Nicht erst seit der Corona-Pandemie ist klar, dass die (Schul)Medizin auch ihre Feinde hat. Schon zu Zeiten Maria Theresias (1730-1780) gab es Befürworter und Gegner der damals neuartigen Inoculation, der ersten Impfung gegen die gefürchteten Pocken.

Journalist und Autor Herbert Lackner geht gemeinsam mit dem Onkologen Christoph Zielinksi diesem Phänomen nach. Interessanterweise ist nicht immer das „thumbe Volk“ gegen neue Erkenntnisse, sondern auch der eine oder andere Intellektuelle wie Immanuel Kant. Nebenbei nützen Politiker einst und jetzt die Verunsicherung für ihre eigenen Ziele.

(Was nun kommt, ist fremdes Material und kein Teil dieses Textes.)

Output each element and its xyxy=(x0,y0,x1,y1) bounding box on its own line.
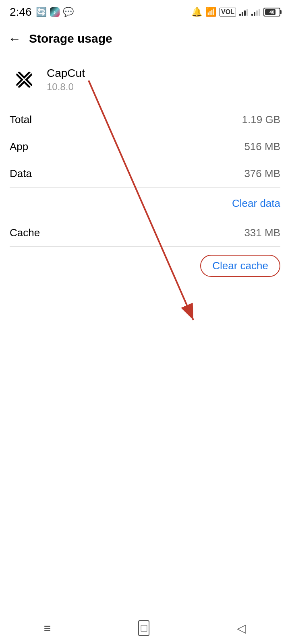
app-logo xyxy=(10,65,39,94)
total-row: Total 1.19 GB xyxy=(10,106,280,133)
signal-bars-2 xyxy=(251,8,260,16)
clear-cache-row[interactable]: Clear cache xyxy=(10,247,280,285)
data-row: Data 376 MB xyxy=(10,160,280,187)
status-right: 🔔 📶 VOL 40 xyxy=(191,7,280,17)
status-icons: 🔄 ♪ 💬 xyxy=(36,7,74,17)
status-time: 2:46 xyxy=(10,6,32,19)
total-label: Total xyxy=(10,114,32,126)
signal-bars-1 xyxy=(239,8,248,16)
notification-icon: 🔔 xyxy=(191,7,202,17)
back-button[interactable]: ← xyxy=(8,31,21,46)
sync-icon: 🔄 xyxy=(36,7,47,17)
clear-data-button[interactable]: Clear data xyxy=(232,196,280,211)
cache-row: Cache 331 MB xyxy=(10,219,280,246)
data-label: Data xyxy=(10,167,32,180)
app-info: CapCut 10.8.0 xyxy=(0,53,290,102)
status-left: 2:46 🔄 ♪ 💬 xyxy=(10,6,74,19)
battery-text: 40 xyxy=(264,10,280,14)
app-version: 10.8.0 xyxy=(47,81,85,93)
nav-bar: ≡ □ ◁ xyxy=(0,612,290,644)
messenger-icon: 💬 xyxy=(63,7,74,17)
menu-nav-icon[interactable]: ≡ xyxy=(44,621,51,635)
tiktok-icon: ♪ xyxy=(50,7,60,17)
app-label: App xyxy=(10,140,28,153)
cache-value: 331 MB xyxy=(244,227,280,239)
status-bar: 2:46 🔄 ♪ 💬 🔔 📶 VOL xyxy=(0,0,290,24)
page-title: Storage usage xyxy=(29,32,112,45)
toolbar: ← Storage usage xyxy=(0,24,290,53)
clear-data-row[interactable]: Clear data xyxy=(10,188,280,219)
cache-label: Cache xyxy=(10,227,40,239)
home-nav-icon[interactable]: □ xyxy=(138,620,149,636)
app-name-section: CapCut 10.8.0 xyxy=(47,67,85,93)
wifi-icon: 📶 xyxy=(205,7,216,17)
vol-icon: VOL xyxy=(220,8,236,17)
app-row: App 516 MB xyxy=(10,133,280,160)
back-nav-icon[interactable]: ◁ xyxy=(237,621,246,635)
total-value: 1.19 GB xyxy=(242,114,280,126)
capcut-logo-icon xyxy=(11,67,37,93)
clear-cache-button[interactable]: Clear cache xyxy=(200,255,280,277)
app-value: 516 MB xyxy=(244,140,280,153)
data-value: 376 MB xyxy=(244,167,280,180)
app-name: CapCut xyxy=(47,67,85,80)
battery-indicator: 40 xyxy=(263,8,280,17)
storage-section: Total 1.19 GB App 516 MB Data 376 MB Cle… xyxy=(0,102,290,285)
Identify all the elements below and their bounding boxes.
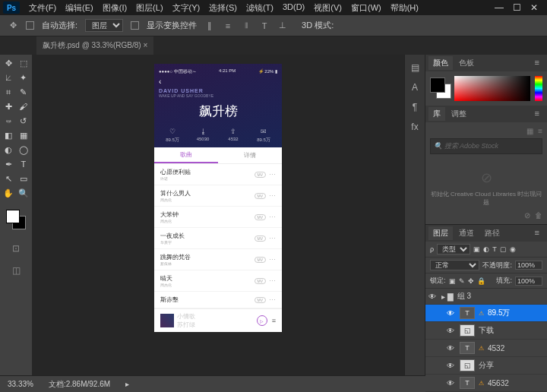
panel-menu-icon[interactable]: ≡ (530, 107, 544, 121)
tab-paths[interactable]: 路径 (480, 226, 504, 240)
crop-tool[interactable]: ⌗ (2, 85, 16, 99)
eyedropper-tool[interactable]: ✎ (17, 85, 31, 99)
wand-tool[interactable]: ✦ (17, 71, 31, 84)
menu-item[interactable]: 视图(V) (311, 1, 345, 15)
path-tool[interactable]: ↖ (2, 172, 16, 185)
brush-tool[interactable]: 🖌 (17, 100, 31, 113)
zoom-value[interactable]: 33.33% (8, 380, 33, 388)
zoom-tool[interactable]: 🔍 (17, 186, 31, 200)
paragraph-icon[interactable]: ¶ (413, 102, 417, 112)
filter-icon[interactable]: T (492, 245, 497, 253)
fill-input[interactable] (515, 277, 542, 286)
visibility-icon[interactable]: 👁 (428, 292, 438, 301)
song-row: 算什么男人周杰伦MV⋯ (154, 185, 282, 207)
visibility-icon[interactable]: 👁 (447, 379, 456, 387)
menu-item[interactable]: 编辑(E) (62, 1, 96, 15)
list-view-icon[interactable]: ≡ (538, 127, 542, 135)
heal-tool[interactable]: ✚ (2, 100, 16, 113)
visibility-icon[interactable]: 👁 (447, 327, 456, 335)
history-icon[interactable]: ▤ (411, 62, 419, 73)
maximize-button[interactable]: ☐ (513, 2, 521, 13)
document-tab[interactable]: 飙升榜.psd @ 33.3%(RGB/8) × (36, 36, 153, 55)
link-icon[interactable]: ⊘ (524, 211, 530, 220)
menu-item[interactable]: 滤镜(T) (243, 1, 277, 15)
panel-menu-icon[interactable]: ≡ (530, 226, 544, 240)
visibility-icon[interactable]: 👁 (447, 309, 456, 318)
gradient-tool[interactable]: ▦ (17, 128, 31, 142)
dodge-tool[interactable]: ◯ (17, 143, 31, 156)
song-row: 心愿便利贴许诺MV⋯ (154, 164, 282, 185)
auto-select-checkbox[interactable] (26, 21, 34, 30)
show-transform-checkbox[interactable] (131, 21, 139, 30)
auto-select-dropdown[interactable]: 图层 (85, 19, 123, 32)
styles-icon[interactable]: fx (411, 122, 418, 132)
lock-icon[interactable]: ✎ (459, 277, 465, 285)
blend-mode-dropdown[interactable]: 正常 (430, 260, 479, 270)
song-row: 一夜成长华晨宇MV⋯ (154, 228, 282, 249)
menu-item[interactable]: 图像(I) (100, 1, 130, 15)
play-button: ▷ (257, 315, 267, 326)
foreground-background[interactable] (2, 207, 30, 237)
menu-item[interactable]: 文字(Y) (169, 1, 204, 15)
lock-icon[interactable]: ▣ (449, 277, 456, 285)
history-brush-tool[interactable]: ↺ (17, 114, 31, 128)
minimize-button[interactable]: — (495, 2, 504, 13)
layer-row[interactable]: 👁T⚠45632 (425, 375, 547, 392)
tab-color[interactable]: 颜色 (428, 56, 453, 70)
tab-swatches[interactable]: 色板 (454, 56, 479, 70)
align-icon[interactable]: ≡ (223, 21, 233, 31)
menu-item[interactable]: 图层(L) (133, 1, 166, 15)
eraser-tool[interactable]: ◧ (2, 128, 16, 142)
type-tool[interactable]: T (17, 157, 31, 171)
trash-icon[interactable]: 🗑 (535, 211, 542, 220)
menu-item[interactable]: 窗口(W) (348, 1, 384, 15)
signal: ●●●●○ 中国移动 ⏦ (159, 68, 196, 75)
cloud-icon: ⊘ (430, 169, 542, 186)
lock-icon[interactable]: ✥ (468, 277, 474, 285)
status-arrow-icon[interactable]: ▸ (125, 380, 129, 388)
color-picker[interactable] (425, 71, 547, 106)
move-tool[interactable]: ✥ (2, 56, 16, 70)
tools-panel: ✥⬚ ⟀✦ ⌗✎ ✚🖌 ⎃↺ ◧▦ ◐◯ ✒T ↖▭ ✋🔍 ⊡ ◫ (0, 55, 32, 392)
filter-icon[interactable]: ◐ (483, 245, 489, 253)
layer-row[interactable]: 👁◱分享 (425, 357, 547, 375)
hand-tool[interactable]: ✋ (2, 186, 16, 200)
align-icon[interactable]: ⫴ (241, 21, 251, 31)
align-icon[interactable]: ‖ (204, 21, 215, 31)
screenmode-icon[interactable]: ⊡ (2, 238, 30, 259)
tab-layers[interactable]: 图层 (428, 226, 453, 240)
align-icon[interactable]: T (259, 21, 270, 31)
layer-row[interactable]: 👁▸ ▇组 3 (425, 289, 547, 305)
filter-icon[interactable]: ◉ (510, 245, 516, 253)
menu-item[interactable]: 文件(F) (26, 1, 59, 15)
layer-row[interactable]: 👁T⚠4532 (425, 340, 547, 357)
lock-icon[interactable]: 🔒 (477, 277, 485, 285)
grid-view-icon[interactable]: ▦ (526, 127, 533, 135)
lasso-tool[interactable]: ⟀ (2, 71, 16, 84)
filter-icon[interactable]: ▢ (500, 245, 507, 253)
layer-row[interactable]: 👁◱下载 (425, 322, 547, 340)
panel-menu-icon[interactable]: ≡ (530, 56, 544, 70)
shape-tool[interactable]: ▭ (17, 172, 31, 185)
menu-item[interactable]: 选择(S) (206, 1, 240, 15)
menu-item[interactable]: 3D(D) (280, 1, 308, 15)
visibility-icon[interactable]: 👁 (447, 344, 456, 352)
filter-icon[interactable]: ▣ (473, 245, 480, 253)
tab-channels[interactable]: 通道 (454, 226, 479, 240)
blur-tool[interactable]: ◐ (2, 143, 16, 156)
menu-item[interactable]: 帮助(H) (387, 1, 422, 15)
tab-adjustments[interactable]: 调整 (447, 107, 471, 121)
pen-tool[interactable]: ✒ (2, 157, 16, 171)
tab-libraries[interactable]: 库 (428, 107, 445, 121)
screenmode-icon[interactable]: ◫ (2, 260, 30, 281)
stamp-tool[interactable]: ⎃ (2, 114, 16, 128)
opacity-input[interactable] (515, 261, 542, 270)
filter-dropdown[interactable]: 类型 (437, 244, 470, 254)
brushes-icon[interactable]: A (412, 82, 418, 93)
layer-row[interactable]: 👁T⚠89.5万 (425, 305, 547, 322)
align-icon[interactable]: ⊥ (277, 21, 288, 31)
marquee-tool[interactable]: ⬚ (17, 56, 31, 70)
visibility-icon[interactable]: 👁 (447, 362, 456, 370)
search-input[interactable]: 🔍 搜索 Adobe Stock (430, 138, 542, 154)
close-button[interactable]: ✕ (530, 2, 538, 13)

In folgenden Kapiteln werfen die beiden einen Blick auf die Medizin und ihre Feinde:

In den Fängen der Religionen
Die Hexenjagd - große Bühne für Verschwörungstheoretiker
Der Aufklärer als Impfgegner
Vernunft und Unvernunft
Lebensreformer - die grüne Flucht vor der Moderne
Eine ganz besondere Krankheit
„Rassenhygiene“ und „Wehrbiologie“
Ein Hoch der Wissenschaft
Mit allen Mitteln
Die Rückkehr der Radikalen
„Hausverstand“ schlägt Wissenschaft
Die Internationale der „Verschwörungstheoretiker“
Die Wissenschaftsgegner und die medizinischen Fakten
Von Kinderblut und Kanaldeckeln

Auf die Frage, warum besorgte Mütter und abseitige Verschwörungstheoretiker gemeinsam gegen die Erkenntnisse der Wissenschaft marschieren, kann leider keine eindeutige Antwort gegeben werden.

Fazit:

Eine gelungene Übersicht über wissenschaftsfeindliche Phänomene, die es der Wissenschaft seit Jahrhunderten nicht leicht machen. Gerne gebe ich hier 5 Sterne.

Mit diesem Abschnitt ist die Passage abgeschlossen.